Without any familiarity with the internals, this might sound like black magic. But once you understand that the WAL is basically a fancy list of instructions of the form "overwrite this part of the heap with the following data", it becomes reasonably intuitive.

This also describes what a possible fix could be, if we had been doing backups a bit differently — start with a filesystem backup, and apply the WALs, including the fresh ones that haven't had a chance to end up in a backup yet. The backups we had, though, were ASCII SQL, dumped with pg_dump. They have the advantage of being simple to understand and hard to fuck up, but do limit our options as far as cool tricks go ;3

While familiarising ourselves with all of the related concepts, we got to the documentation page on WAL Internals; it ends with this wonderful, coincidentally relevant quote:

> To deal with the case where pg_control is corrupt, we should support the possibility of scanning existing WAL segments in reverse order — newest to oldest — in order to find the latest checkpoint. This has not been implemented yet. pg_control is small enough (less than one disk page) that it is not subject to partial-write problems, and as of this writing there have been no reports of database failures due solely to the inability to read pg_control itself. So while it is theoretically a weak spot, pg_control does not seem to be a problem in practice.
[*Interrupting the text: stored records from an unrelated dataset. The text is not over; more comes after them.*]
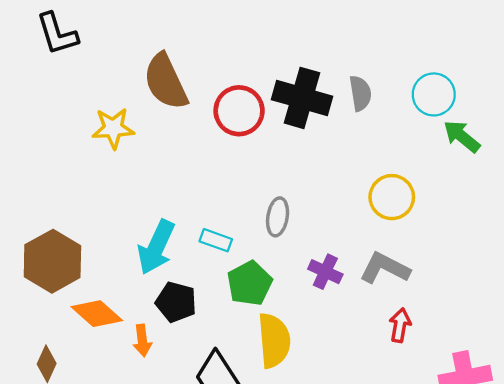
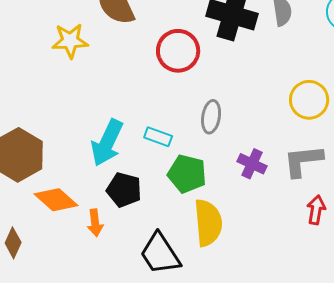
red circle: (239, 111) -> (178, 51), moved
gray L-shape: (385, 268) -> (303, 161), turned -33
green pentagon: (250, 283) -> (187, 174), turned -30

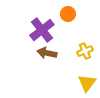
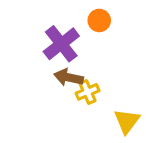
yellow cross: (85, 51) -> (88, 92), moved

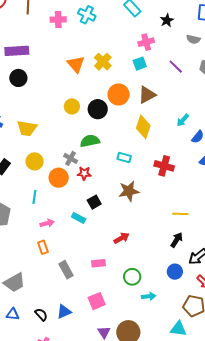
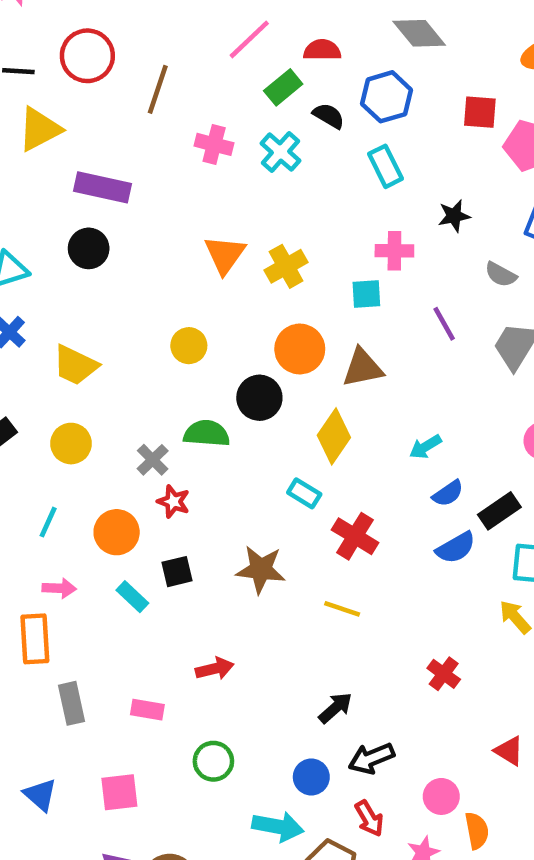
black circle: (98, 109) -> (259, 398), moved
cyan rectangle: (124, 157) -> (304, 493), moved
orange circle: (59, 178) -> (117, 532), moved
yellow line: (180, 214) -> (342, 609), moved
orange rectangle: (43, 247) -> (35, 639), size x1.5
cyan arrow: (149, 296) -> (278, 827), moved, size x1.5
blue triangle: (64, 312) -> (40, 795), turned 49

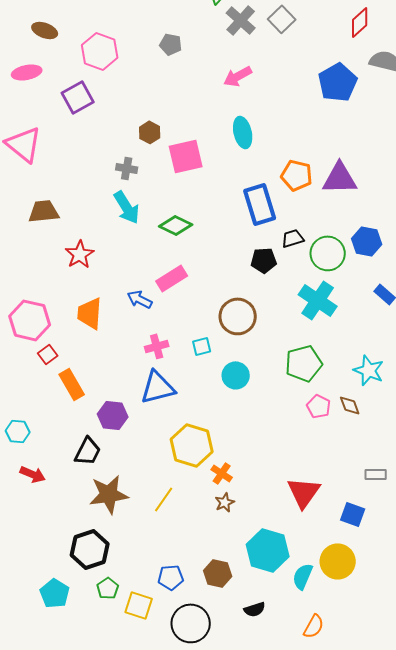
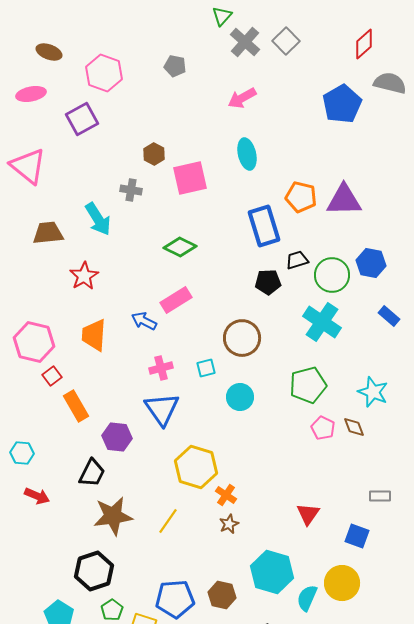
cyan arrow: (127, 207) -> (98, 219), moved
blue triangle: (158, 387) -> (162, 409), turned -51
red triangle: (304, 492) -> (308, 514), size x0.7
blue pentagon: (171, 577) -> (175, 599), size x1.5

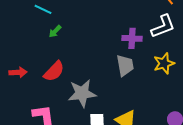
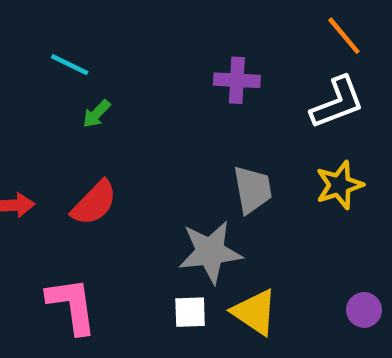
purple cross: (132, 38) -> (237, 80), moved
gray star: (82, 93) -> (210, 252), moved

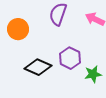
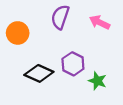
green star: (93, 74) -> (97, 81), turned 30

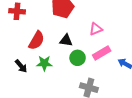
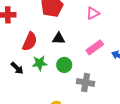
pink triangle: (96, 29) -> (93, 13), moved
green circle: (78, 58) -> (64, 65), moved

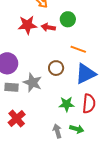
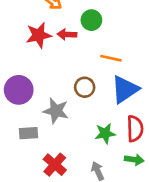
gray rectangle: (11, 87) -> (29, 133), moved
red cross: (17, 118) -> (55, 165), moved
green arrow: (77, 129) -> (134, 160), moved

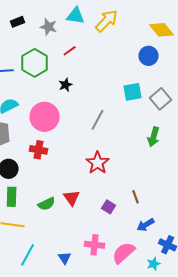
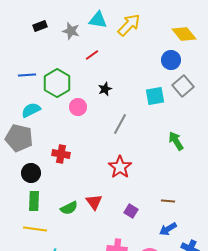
green hexagon: (35, 63) -> (57, 83), moved
black star: (66, 85) -> (105, 89), moved
gray square: (161, 99) -> (183, 86), moved
pink circle: (45, 117) -> (78, 107), moved, size x0.6
green arrow: (154, 137) -> (176, 141), turned 132
brown line: (136, 197) -> (168, 201), moved, turned -64

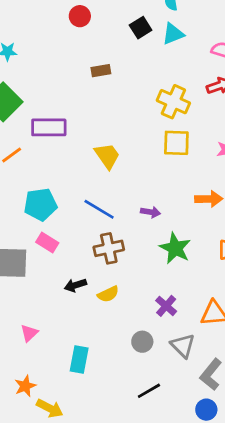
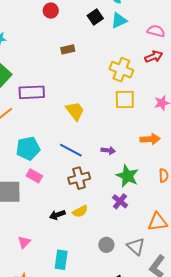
black arrow: (75, 285) -> (57, 215), moved
purple cross: (166, 306) -> (120, 201), moved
Getting to this part literally had me going "ohh, this is me! it's me! i'm the first!". It also gave us a pretty good idea of what we need to do — find a checkpoint in the WAL, and put it into pg_control. Though, unlike what the documentation describes, we opted for the first checkpoint we could find in the WAL segments on disk — starting WAL replay too late would result in corruption, but starting too early will only just take some more time to finish.

aight, let's fix it

We ran pg_waldump on the first WAL segment in the database files, and found the first CHECKPOINT line:

$ pg_waldump 000000010000040400000004
(...)
rmgr: XLOG        len (rec/tot):    114/   114, tx:          0, lsn: 404/04973878, prev 404/04973840, desc: CHECKPOINT_ONLINE redo 404/41E1150; tli 1; prev tli 1; fpw true; xid 0:405051005; oid 4796146; multi 1120555; offset 2309972; oldest xid 209563934 in DB 16892; oldest multi 1 in DB 16471; oldest/newest commit timestamp xid: 0/0; oldest running xid 405051005; online
(...)

(note: this field scrolls)

The LSN of this log entry is 404/04973878. This means that it has been emitted after 0x40404973878 bytes of WAL, measured across the entire lifetime of the database. The low 24 bits are an offset into the WAL file, and the rest corresponds to the filename — though this split is configurable.

At this point, we stared at the hexdump of the WAL file, and determined that the structure of a CHECKPOINT_ONLINE entry is exactly what we need for the checkPointCopy field of pg_control — after you strip off a header common to all types of WAL entries.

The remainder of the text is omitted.